Work to complete: An exact transcription of the entries is required, with none of the pictures carried over.

Excerpts from a dataset:
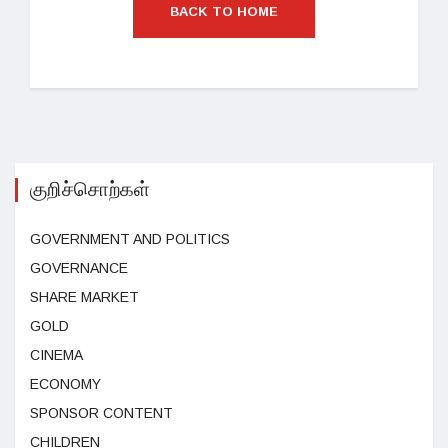
BACK TO HOME
குறிச்சொற்கள்
GOVERNMENT AND POLITICS
GOVERNANCE
SHARE MARKET
GOLD
CINEMA
ECONOMY
SPONSOR CONTENT
CHILDREN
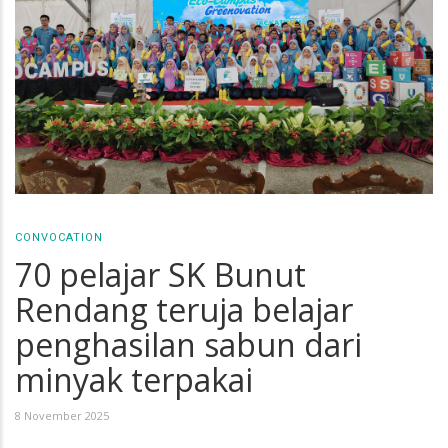
CONVOCATION
70 pelajar SK Bunut
Rendang teruja belajar
penghasilan sabun dari
minyak terpakai
8 November 2025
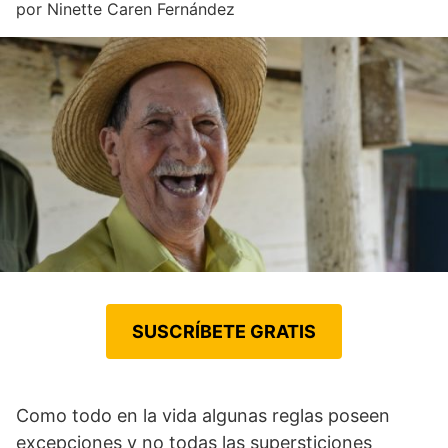
por
Ninette Caren Fernández
SUSCRÍBETE GRATIS
Como todo en la vida algunas reglas poseen
excepciones y no todas las supersticiones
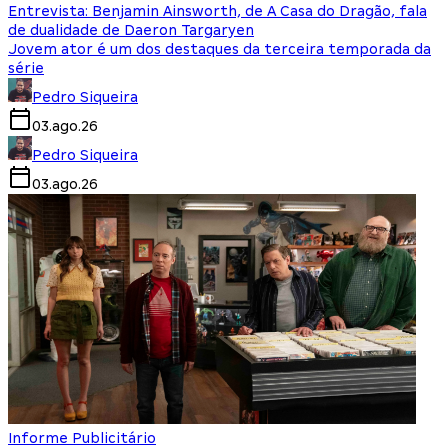
Entrevista: Benjamin Ainsworth, de A Casa do Dragão, fala
de dualidade de Daeron Targaryen
Jovem ator é um dos destaques da terceira temporada da
série
Pedro Siqueira
03.ago.26
Pedro Siqueira
03.ago.26
Informe Publicitário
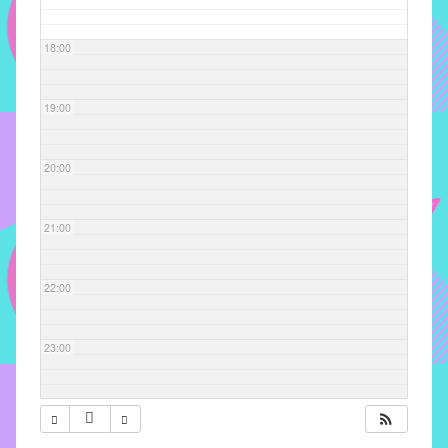
com
soluções
18:00
pacificadoras
para
os
19:00
problemas
verificados
20:00
no
instituto,
bem
21:00
como
propor
22:00
diretrizes
e
ações
23:00
para
a
prevenção
e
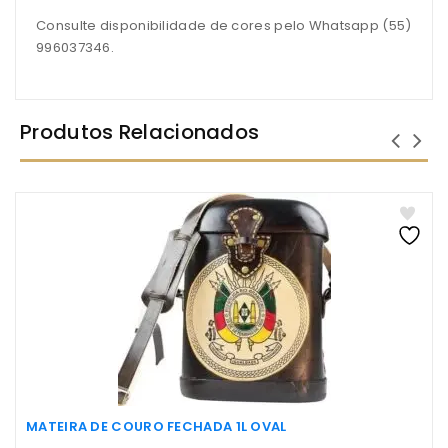
Consulte disponibilidade de cores pelo Whatsapp (55)
996037346.
Produtos Relacionados
MATEIRA DE COURO FECHADA 1L OVAL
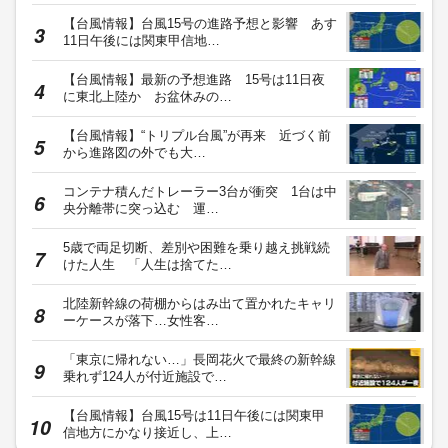
【台風情報】台風15号の進路予想と影響 あす
11日午後には関東甲信地…
【台風情報】最新の予想進路 15号は11日夜
に東北上陸か お盆休みの…
【台風情報】“トリプル台風”が再来 近づく前
から進路図の外でも大…
コンテナ積んだトレーラー3台が衝突 1台は中
央分離帯に突っ込む 運…
5歳で両足切断、差別や困難を乗り越え挑戦続
けた人生 「人生は捨てた…
北陸新幹線の荷棚からはみ出て置かれたキャリ
ーケースが落下…女性客…
「東京に帰れない…」長岡花火で最終の新幹線
乗れず124人が付近施設で…
【台風情報】台風15号は11日午後には関東甲
信地方にかなり接近し、上…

Written response:
BACK TO HOME
குறிச்சொற்கள்
GOVERNMENT AND POLITICS
GOVERNANCE
SHARE MARKET
GOLD
CINEMA
ECONOMY
SPONSOR CONTENT
CHILDREN
CONVOCATION
70 pelajar SK Bunut
Rendang teruja belajar
penghasilan sabun dari
minyak terpakai
8 November 2025
por
Ninette Caren Fernández
SUSCRÍBETE GRATIS
Como todo en la vida algunas reglas poseen
excepciones y no todas las supersticiones
Entrevista: Benjamin Ainsworth, de A Casa do Dragão, fala
de dualidade de Daeron Targaryen
Jovem ator é um dos destaques da terceira temporada da
série
Pedro Siqueira
03.ago.26
Pedro Siqueira
03.ago.26
Informe Publicitário
com
soluções
18:00
pacificadoras
para
os
19:00
problemas
verificados
20:00
no
instituto,
bem
21:00
como
propor
22:00
diretrizes
e
ações
23:00
para
a
prevenção
e
Consulte disponibilidade de cores pelo Whatsapp (55)
996037346.
Produtos Relacionados
MATEIRA DE COURO FECHADA 1L OVAL
【台風情報】台風15号の進路予想と影響 あす
11日午後には関東甲信地…
【台風情報】最新の予想進路 15号は11日夜
に東北上陸か お盆休みの…
【台風情報】“トリプル台風”が再来 近づく前
から進路図の外でも大…
コンテナ積んだトレーラー3台が衝突 1台は中
央分離帯に突っ込む 運…
5歳で両足切断、差別や困難を乗り越え挑戦続
けた人生 「人生は捨てた…
北陸新幹線の荷棚からはみ出て置かれたキャリ
ーケースが落下…女性客…
「東京に帰れない…」長岡花火で最終の新幹線
乗れず124人が付近施設で…
【台風情報】台風15号は11日午後には関東甲
信地方にかなり接近し、上…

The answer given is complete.